3.16 - Windows 9x's Dial Up Networking keeps popping up an automatic dial window, even when it isn't necessary. Can I make it stop?
On some Windows 9x systems with more than one network interface,
Dialup Networking (DUN) sometimes pops up an automatic-dial window
even when it is obviously not required. An example of such a setup is a
machine on a LAN that also has a modem for connecting to the Internet.
The most common trigger for the DUN dial window is a Winsock program
calling the gethostbyname() function, which initiates a
DNS lookup. Even if the name is that of a LAN machine and there's a DNS
server on the LAN, DUN will still try to bring up the Internet link to
try that first.
If you try messing with the DNS configuration of a multihomed Win9x box, it's clear
that the network subsystem just isn't designed to support a local DNS
server in addition to a remote one. The best solution, then, is to just
use straight IP addresses, and write your programs to recognize an IP
address, so they don't have to call gethostbyname() .
I've heard that DUN 1.3 and/or the Winsock 2 updates fix this
problem, but other reports say it doesn't help.
3.17 - I've heard that asynchronous sockets are unreliable. Is this true?
Asynchronous sockets are reliable if your program obeys the letter
of the Winsock specification.
Every so often, you hear stories about a program that loses asynch
notification messages. As far as I can tell, it's always due to a bug in
the complainer's program, due to misunderstanding Winsock's parsimonious
notification policy.
Consider the FD_WRITE notification.
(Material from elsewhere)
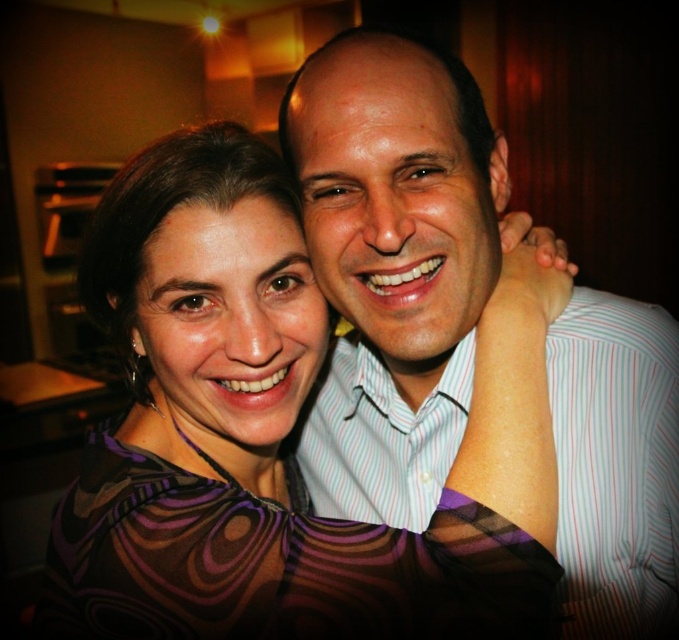 You are planning to sit between the patterned fabric dress at center and the white striped shirt at center. Which side should you choose if you want more space?

The patterned fabric dress at center is wider than the white striped shirt at center, so you should sit on the side of the white striped shirt at center to have more space.

You are standing in front of a photograph and want to determine which of the two points, point (153,605) or point (348,291), is nearer to you. Based on the image, which point is closer?

Point (153,605) is closer to the viewer than point (348,291). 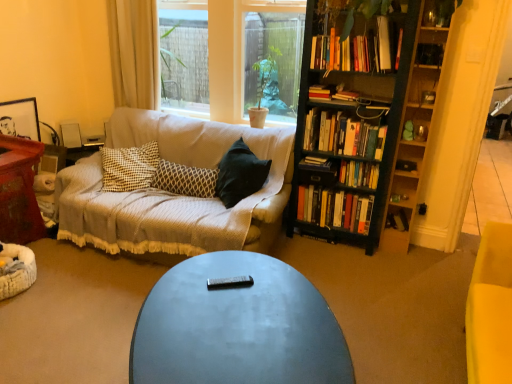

That only gets sent when a client's
connection is accepted by the remote peer, and from then on only when
output buffer space becomes available after Winsock gives you a
WSAEWOULDBLOCK error. To put
it another way, FD_WRITE only gets sent to say, "Before now, it was not
okay to write data on this socket; now it's okay." The conservative way
to handle this is to always try to send data when you have it, whether
you've received an FD_WRITE or not. You might get a WSAEWOULDBLOCK error,
but that's harmless and easy to handle. Your handler for FD_WRITE then
just tries to send everything queued up until it sends it all or gets
another WSAEWOULDBLOCK.
Win16 message queues are fixed-length and fairly short, so it is
at least possible to lose notifications in 16-bit programs. If Winsock
fails to send you a notification because the message queue is full, it is
supposed to keep trying, but empirical evidence suggests that this does
not always happen. Keep in mind that when we speak of "16-bit Winsock"
we're talking about stacks from a dozen different vendors, each with
many versions spanning many years.
For my own part, I've been using asynchronous sockets almost
exclusively for years now with no problems. Others who've been using
asynchronous notification for years longer than I have agree. If you
believe you're losing notifications, you have to ask yourself whether
it's more likely that we've overlooked a bug in the stack or that there's
a bug in your program.
3.18 - What is the Nagle algorithm?
The Nagle algorithm is an optimization to TCP that makes the stack
wait until all data is acknowledged on the connection before it sends
more data. The exception is that Nagle will not cause the stack to wait
for an ACK if it has enough enqueued data that it can fill a network
frame. (Without this exception, the Nagle algorithm
would effectively disable TCP's sliding window
algorithm.) For a full description of the Nagle algorithm, see RFC 896.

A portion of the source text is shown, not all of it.